(Saved data entries)

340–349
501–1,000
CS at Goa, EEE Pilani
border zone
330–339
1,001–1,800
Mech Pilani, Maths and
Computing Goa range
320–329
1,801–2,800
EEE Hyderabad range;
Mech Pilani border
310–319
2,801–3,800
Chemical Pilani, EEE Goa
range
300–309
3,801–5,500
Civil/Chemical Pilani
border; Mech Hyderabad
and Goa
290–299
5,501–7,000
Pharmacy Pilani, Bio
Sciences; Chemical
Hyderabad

---

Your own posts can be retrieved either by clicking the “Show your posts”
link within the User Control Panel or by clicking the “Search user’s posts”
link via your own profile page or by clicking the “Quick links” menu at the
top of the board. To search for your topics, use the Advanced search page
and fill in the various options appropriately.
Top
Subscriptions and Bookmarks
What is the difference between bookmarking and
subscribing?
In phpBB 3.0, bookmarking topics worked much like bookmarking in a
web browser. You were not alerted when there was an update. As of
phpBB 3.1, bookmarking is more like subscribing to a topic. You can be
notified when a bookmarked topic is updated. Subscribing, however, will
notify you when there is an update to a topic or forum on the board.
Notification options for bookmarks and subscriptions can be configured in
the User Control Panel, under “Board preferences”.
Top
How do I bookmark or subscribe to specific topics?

--

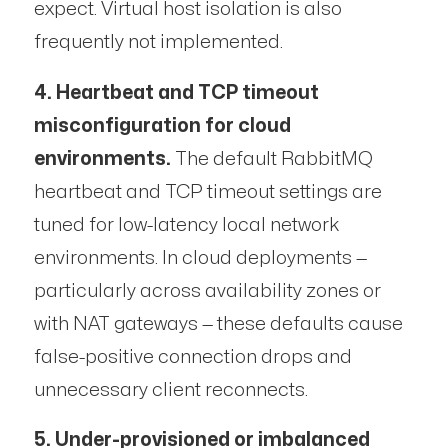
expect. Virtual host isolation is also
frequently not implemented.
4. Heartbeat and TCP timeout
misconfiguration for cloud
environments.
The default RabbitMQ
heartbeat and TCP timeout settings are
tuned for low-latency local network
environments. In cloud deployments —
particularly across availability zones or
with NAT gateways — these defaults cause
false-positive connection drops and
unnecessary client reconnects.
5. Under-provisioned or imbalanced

## What is expected:
Please copy the lines above from the line with "tuned for low-latency local network" up to and including the line with "5. Under-provisioned or imbalanced", exactly as written and with nothing else.

## Response to the exercise:
tuned for low-latency local network
environments. In cloud deployments —
particularly across availability zones or
with NAT gateways — these defaults cause
false-positive connection drops and
unnecessary client reconnects.
5. Under-provisioned or imbalanced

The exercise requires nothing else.